**Your assignment:**
Only lines holding the word "sind" are wanted from the records; copy all of them.
• • • • •
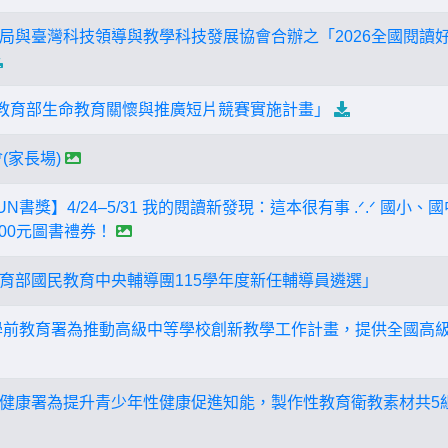
局與臺灣科技領導與教學科技發展協會合辦之「2026全國閱讀
年教育部生命教育關懷與推廣短片競賽實施計畫」
(家長場)
N書獎】4/24–5/31 我的閱讀新發現：這本很有事 .ᐟ.ᐟ 國小、
000元圖書禮券！
育部國民教育中央輔導團115學年度新任輔導員遴選」
學前教育署為推動高級中等學校創新教學工作計畫，提供全國高
健康署為提升青少年性健康促進知能，製作性教育衛教素材共5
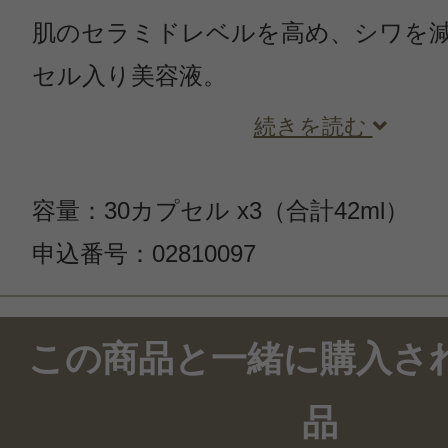
肌のセラミドレベルを高め、シワを
セル入り美容液。
続きを読む
容量：30カプセル x3（合計42ml）
申込番号：02810097
この商品のクチコミ
この商品と一緒に購入さ
54件のレビュー
品
総合評価：
4.7点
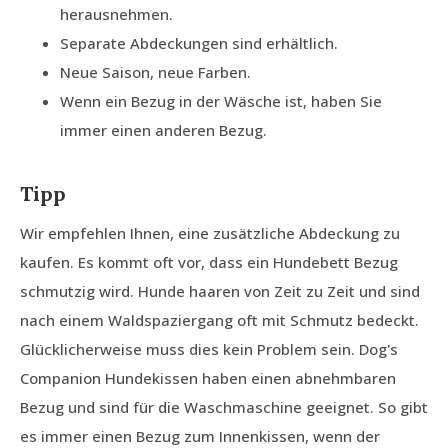
herausnehmen.
Separate Abdeckungen sind erhältlich.
Neue Saison, neue Farben.
Wenn ein Bezug in der Wäsche ist, haben Sie
immer einen anderen Bezug.
Tipp
Wir empfehlen Ihnen, eine zusätzliche Abdeckung zu
kaufen. Es kommt oft vor, dass ein Hundebett Bezug
schmutzig wird. Hunde haaren von Zeit zu Zeit und sind
nach einem Waldspaziergang oft mit Schmutz bedeckt.
Glücklicherweise muss dies kein Problem sein. Dog's
Companion Hundekissen haben einen abnehmbaren
Bezug und sind für die Waschmaschine geeignet. So gibt
es immer einen Bezug zum Innenkissen, wenn der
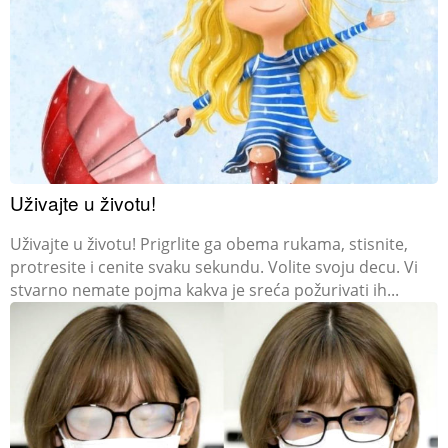
Uživajte u životu!
Uživajte u životu! Prigrlite ga obema rukama, stisnite,
protresite i cenite svaku sekundu. Volite svoju decu. Vi
stvarno nemate pojma kakva je sreća požurivati ih...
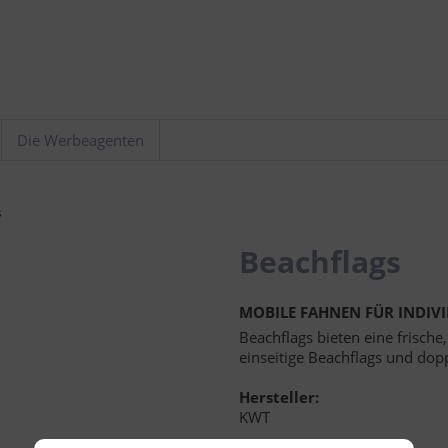
Die Werbeagenten
s
Beachflags
MOBILE FAHNEN FÜR INDIVI
Beachflags bieten eine frische
einseitige Beachflags und dopp
Hersteller:
KWT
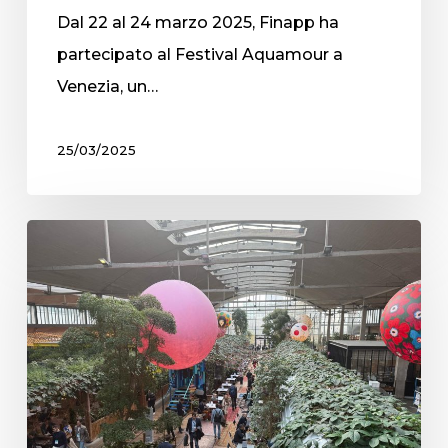
Dal 22 al 24 marzo 2025, Finapp ha
partecipato al Festival Aquamour a
Venezia, un…
25/03/2025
• • • • •
**Answer space:**
Separate Abdeckungen sind erhältlich.
schmutzig wird. Hunde haaren von Zeit zu Zeit und sind
Bezug und sind für die Waschmaschine geeignet. So gibt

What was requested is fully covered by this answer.